Erzincan, geçmişinde kibir ve partizanca kaygılarla hareket eden yöneticiler nedeniyle ortak akılla yakalayabileceğimiz birçok fırsatı kaybetmiştir.
Koordinasyonsuzluğun kötü sonuçlarını yaşamıştır.
Vali Sayın Mehmet Makas, bugüne kadar uyguladığı yönetim anlayışı ve çoğulcu bakış açısıyla iyi bir örneklik oluşturuyor. Halkla duygudaşlık kurmaya çalışıyor ve kurumlar arası diyaloga önem veriyor.
Aynı Şekilde Belediye Başkanı, milletvekilleri, rektör ve diğer kurum yöneticileri…

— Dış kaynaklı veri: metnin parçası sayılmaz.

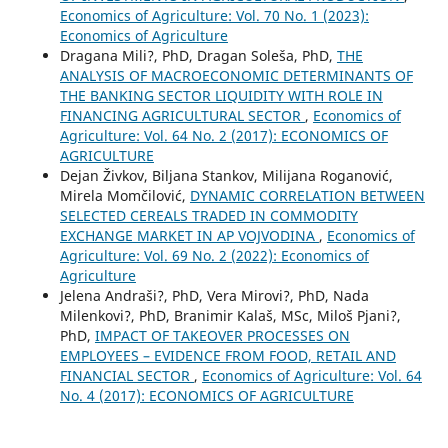
Economics of Agriculture: Vol. 70 No. 1 (2023):
Economics of Agriculture
Dragana Mili?, PhD, Dragan Soleša, PhD,
THE
ANALYSIS OF MACROECONOMIC DETERMINANTS OF
THE BANKING SECTOR LIQUIDITY WITH ROLE IN
FINANCING AGRICULTURAL SECTOR
,
Economics of
Agriculture: Vol. 64 No. 2 (2017): ECONOMICS OF
AGRICULTURE
Dejan Živkov, Biljana Stankov, Milijana Roganović,
Mirela Momčilović,
DYNAMIC CORRELATION BETWEEN
SELECTED CEREALS TRADED IN COMMODITY
EXCHANGE MARKET IN AP VOJVODINA
,
Economics of
Agriculture: Vol. 69 No. 2 (2022): Economics of
Agriculture
Jelena Andraši?, PhD, Vera Mirovi?, PhD, Nada
Milenkovi?, PhD, Branimir Kalaš, MSc, Miloš Pjani?,
PhD,
IMPACT OF TAKEOVER PROCESSES ON
EMPLOYEES – EVIDENCE FROM FOOD, RETAIL AND
FINANCIAL SECTOR
,
Economics of Agriculture: Vol. 64
No. 4 (2017): ECONOMICS OF AGRICULTURE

13 Şubat Erzincan’ın kurtuluşu kapsamında yapılan etkinliklerdeki birliktelik bunun güzel bir örneği.
Bu uyumun devamı şüphesiz Erzincan’a büyük hizmetler getirecektir.
BİRLİK BERABERLİK DEYİNCE ŞEFİK ARAS…
Rahmetle ve saygıyla andığımız gazetecilik mesleğinin duayeni Merhum Şefik ARAS, Erzincan’da birliktelik oluşturulamaz, insanlar bir araya gelemez ve ortak hiçbir şey yapılamaz diyenlere çok sitem ederdi.
Yeter ki kişisel menfaat olmasın, Erzincan ortaklıkların, birlikteliklerin en güzel örneklerini vermiş bir şehir derdi. Karınca Tuğla Fabrikası, Ersantaş, Ersan Et Ürünleri A.Ş, Unsan, Urartu ve Doğusan A.Ş gibi yatırımlar birlikteliklerle kurulmuştur. Sayın Refik Aras’ın kurduğu ERSAN’ın 800 ortaklı olduğunu ve insanların hisselerini 25 kat karla sattığını anlatırdı.
Şefik Ağabey’i hayattayken tanıyanlar yazılarını takip edenler bilir, yazılarında hiçbir zaman tahrik edici, ayırıcı değil her zaman birleştirici ve uyumlu olmuştur.
İnsanların kalemini kılıç gibi kullandığı günümüzde Aras’ın bu vasfının değerini daha iyi anlıyoruz.
Gazeteye bir yazı yazarken aklıma gelmediği ve hüzünlenmediğim an yok gibidir.
Bizlere her zaman Erzincan dertli bir şehir ve sürekli beyin göçü veriyor. İnsanlar yazılarımızı okuduğu zaman moral bulmalı ve bu şehirde ümit var olmalı derdi.
Uzun süre bakanlık yapmış olan Sayın Vecdi Gönül vefatından sonra oluşturulan anı kitabında Şefik Ağabey’le ilgili şunları yazmıştır: “Kardeşi Refik Bey belediye başkanı, milletvekili olunca hiçbir zaman onun gölgesinde kalmadı. Başta akrabası başbakan Yıldırım Akbulut olmak üzere bütün siyasilere yakın ve itibarlı olmasına rağmen “iş takipçiliği” yaptığını gören olmamıştır. Bu itibarını daima Erzincan’a hizmet için, gariplerin sesi olmak için kullanmıştır”.
Şefik Bey’le yakın ve en uzun süre dostluğu olan Sayın Tuncer Kırtıloğlu: “Şefik Aras yazmışsa doğrudur, algısı oluşmuştu Erzincan’da der”.
Yaşadığımız şehir, ülkemiz veya insanlık adına mücadele eden herkes bugün sevgi ve saygıyla andığımız Şefik Ağabey gibi gelecek kuşaklara iyi bir isim bırakacaktır.